Молчаливая лейтенант поклонилась. Чернокрылое насекомое возникло у нее на пальце само по себе. Гинрей подумал – и не стал хмуриться. Куроцучи Маюри он не любил. Более того, с трудом терпел, когда был капитаном. Выйдя в отставку, искренне надеялся, что никогда больше не пересечется с этим неприятным, скользким червяком, прогнившим изнутри и отравляющим пространство вокруг себя. Насколько старик знал, внук относился к капитану двенадцатого отряда так же, если не хуже: в силу природной вспыльчивости юноше приходилось делать над собой усилие, чтобы не шипеть и не терять лицо при разговоре с вытащенным из Улья глупцом Урахарой моральным уродом. Но вот Анеко… Как, во имя ками, девчонка нашла общий язык с этим мерзким ничтожеством? Как за несчастные полгода вывернула его гнилую сущность, встряхнула, как пыльный коврик – и оставила то, к чему не противно прикасаться? Сегодня Кучики-старший видел собственными глазами: Куроцучи рассказывал ревущей девчонке лет десяти на вид, что ей-то подводка для глаз вовсе не нужна, она и так красивая. А главное – молодая. Что косметические ухищрения придуманы для стареющих кокеток, и даже если дама принадлежит к высшему обществу, время властно над ней так же, как над любой руконгайской душой-плюс. А вот юной барышне можно обойтись и без «боевой раскраски». Зато он, капитан двенадцатого отряда, может дать ей вот этот волшебный фломастер, только тс-с-с! Если расписать им стены или фусума, днем рисунок будет незаметен, а ночью начнет флуоресцировать В глазах ребенка мелькали бесенята предвкушаемых проказ… Утешение в стиле Куроцучи! Но совсем недавно этому сумасшедшему и в голову бы не пришло просто заметить, что кто-то рядом с ним расстроен, и тем более сделать над собой усилие, чтобы кого-то успокоить. Ладно, пускай отирается поблизости, решил Гинрей.

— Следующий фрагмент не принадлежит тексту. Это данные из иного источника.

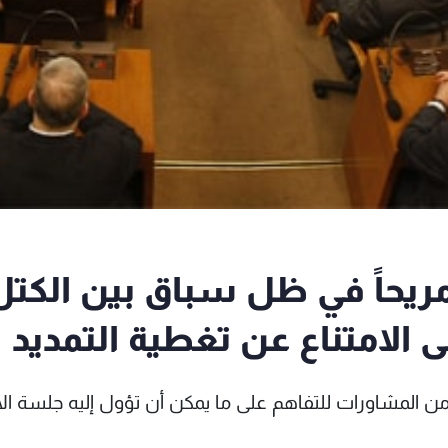
 مريحاً في ظل سباق بين الكتل
لى الامتناع عن تغطية التمديد
 غير مسبوقة من المشاورات للتفاهم على ما يمكن أن تؤول إليه جلسة ال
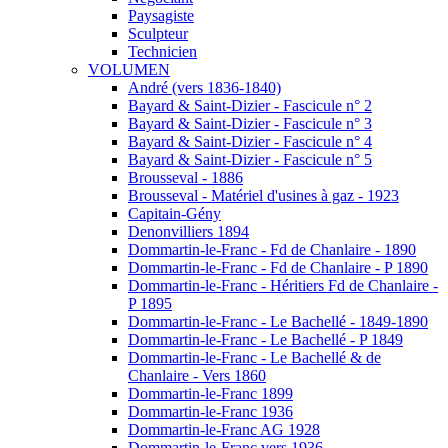
Paysagiste
Sculpteur
Technicien
VOLUMEN
André (vers 1836-1840)
Bayard & Saint-Dizier - Fascicule n° 2
Bayard & Saint-Dizier - Fascicule n° 3
Bayard & Saint-Dizier - Fascicule n° 4
Bayard & Saint-Dizier - Fascicule n° 5
Brousseval - 1886
Brousseval - Matériel d'usines à gaz - 1923
Capitain-Gény
Denonvilliers 1894
Dommartin-le-Franc - Fd de Chanlaire - 1890
Dommartin-le-Franc - Fd de Chanlaire - P 1890
Dommartin-le-Franc - Héritiers Fd de Chanlaire -
P 1895
Dommartin-le-Franc - Le Bachellé - 1849-1890
Dommartin-le-Franc - Le Bachellé - P 1849
Dommartin-le-Franc - Le Bachellé & de
Chanlaire - Vers 1860
Dommartin-le-Franc 1899
Dommartin-le-Franc 1936
Dommartin-le-Franc AG 1928
Dommartin-le-Franc vers 1936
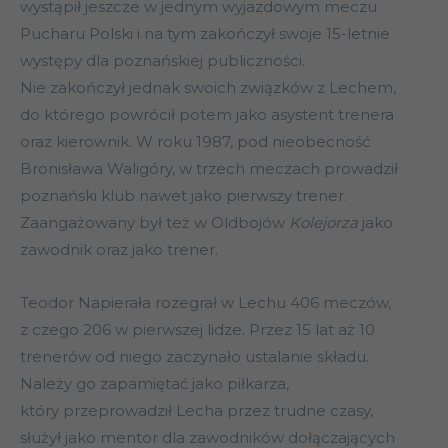
wystąpił jeszcze w jednym wyjazdowym meczu
Pucharu Polski i na tym zakończył swoje 15-letnie
występy dla poznańskiej publiczności.
Nie zakończył jednak swoich związków z Lechem,
do którego powrócił potem jako asystent trenera
oraz kierownik. W roku 1987, pod nieobecność
Bronisława Waligóry, w trzech meczach prowadził
poznański klub nawet jako pierwszy trener.
Zaangażowany był też w Oldbojów
Kolejorza
jako
zawodnik oraz jako trener.
Teodor Napierała rozegrał w Lechu 406 meczów,
z czego 206 w pierwszej lidze. Przez 15 lat aż 10
trenerów od niego zaczynało ustalanie składu.
Należy go zapamiętać jako piłkarza,
który przeprowadził Lecha przez trudne czasy,
służył jako mentor dla zawodników dołączających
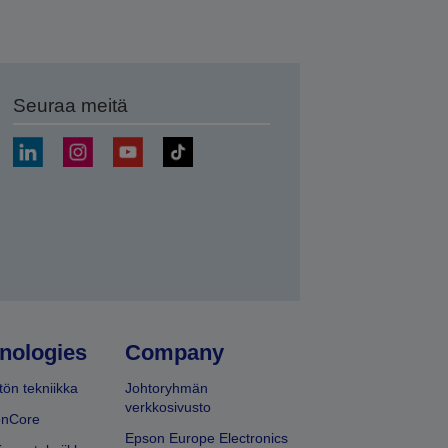
Seuraa meitä
ä
nologies
Company
ön tekniikka
Johtoryhmän
verkkosivusto
onCore
Epson Europe Electronics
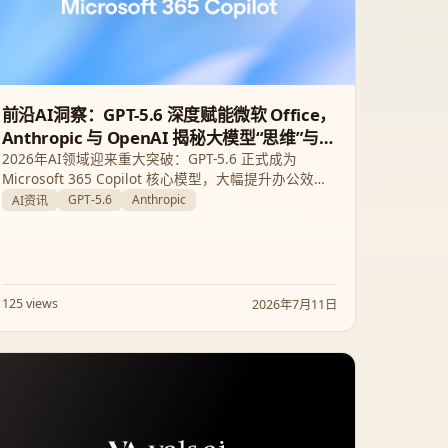
前沿AI洞察：GPT-5.6 深度赋能微软 Office，
Anthropic 与 OpenAI 揭秘大模型“思维”与评
测盲区
2026年AI领域迎来重大突破：GPT-5.6 正式成为
Microsoft 365 Copilot 核心模型，大幅提升办公效
率。同时，Anthropic 披露了 Claude 的“潜意识”空
GPT-5.6
Anthropic
AI资讯
间，而 OpenAI 则对主流代码评测集 SWE-Bench Pro
的可靠性提出了质疑。
125 views
2026年7月11日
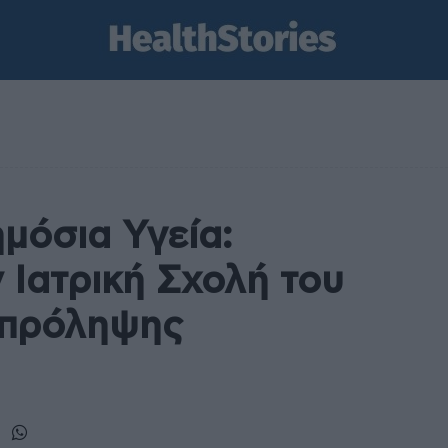
μόσια Υγεία:
 Ιατρική Σχολή του
 πρόληψης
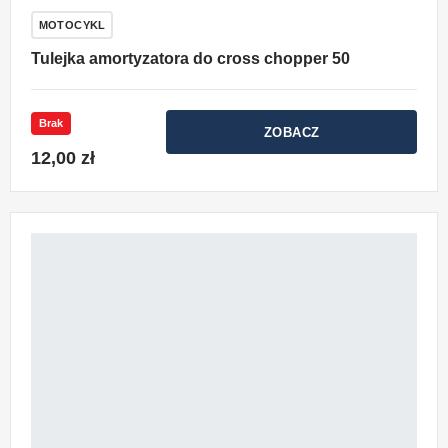
MOTOCYKL
Tulejka amortyzatora do cross chopper 50
Brak
ZOBACZ
12,00 zł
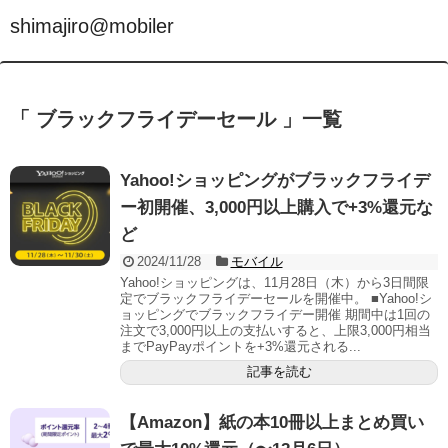
shimajiro@mobiler
「 ブラックフライデーセール 」一覧
Yahoo!ショッピングがブラックフライデ
ー初開催、3,000円以上購入で+3%還元な
ど
2024/11/28
モバイル
Yahoo!ショッピングは、11月28日（木）から3日間限
定でブラックフライデーセールを開催中。 ■Yahoo!シ
ョッピングでブラックフライデー開催 期間中は1回の
注文で3,000円以上の支払いすると、上限3,000円相当
までPayPayポイントを+3%還元される...
記事を読む
【Amazon】紙の本10冊以上まとめ買い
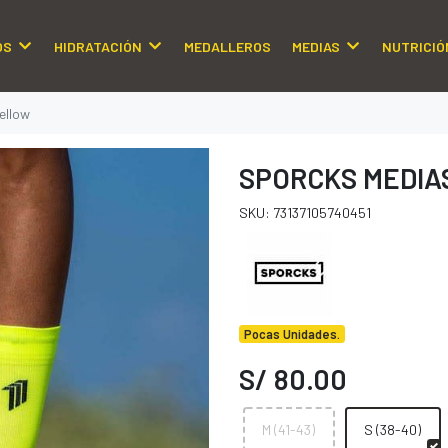
OS
HIDRATACIÓN
MEDALLEROS
MEDIAS
NUTRICIÓ
ellow
SPORCKS MEDIA
SKU: 73137105740451
Pocas Unidades.
S/ 80.00
M (41-43)
S (38-40)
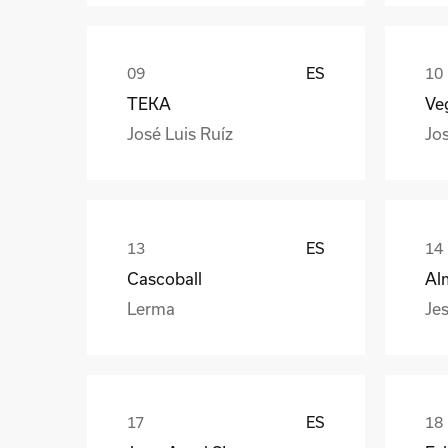
ES
TEKA
Veg
José Luis Ruíz
Jo
ES
Cascoball
Al
Lerma
Jes
ES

- А где Ренджи? – встрепенулась Хисана. – Кто-нибудь видел?
Искать ребенка отправился Кучики-старший, желая проветрить голову и хоть немного побыть одному. Мальчишка обнаружился на энгаве его собственных покоев. В неверном свете ущербной луны, привалившись к любимому стариком генсейскому креслу, маленький руконгаец гипнотизировал свой подарок – редкостного уродства плюшевую обезьяну с непомерно длинными лапами и тонким длиннющим хвостом. Каким образом этот плевок человеческой фантазии оказался среди закупаемых для детей подарков, Гинрей и сам не понимал. Однако во время «раздачи слонов» (почему этих милых гигантов следовало раздавать, понять в доме Кучики не мог никто, но все повторяли за старшей княгиней и уже не замечали нетипичности подобных выражений) нелепый зверь попал в руки Ренджи, и с той минуты парня никто не видел. Вероятно, это была любовь с первого взгляда.
Мальчишка поднял на гэнро распахнутые глазищи, пошевелил губами. Гинрей вздохнул, уселся в кресло и вздернул ребенка к себе на колени. Почувствовал, как напряглись узкие плечики, как Ренджи втянул голову и вцепился в игрушку, словно та могла его защитить. Еще раз вздохнув, старик накинул на озябшего пацана полы своего хаори, приобнял, заставляя прижаться к своему боку. Ренджи сосредоточенно сопел куда-то в область солнечного сплетения.
- Не устал? – спросил Гинрей. Мальчишка помотал головой – алые вихры мазнули по подбородку. – Хорошо. А я вот устал немного. Посидим? – Ренджи судорожно выдохнул и кивнул.
Кучики ничего не говорил, бездумно глядя на заснеженный ночной сад. Не замечая, что все крепче обнимет ребенка, совсем недавно вызывавшего лишь раздражение и острое неприятие. Как рука сама по себе ложится на детскую макушку и гладит непокорные жесткие лохмы, с которыми устали бороться и невестки, и служанки: расчесать пацана справлялись, а придать его «прическе» хотя бы относительно пристойный вид – уже нет. Вдыхал морозный воздух, смотрел на заснеженные ветви застывших сакур – и думал о своей семье.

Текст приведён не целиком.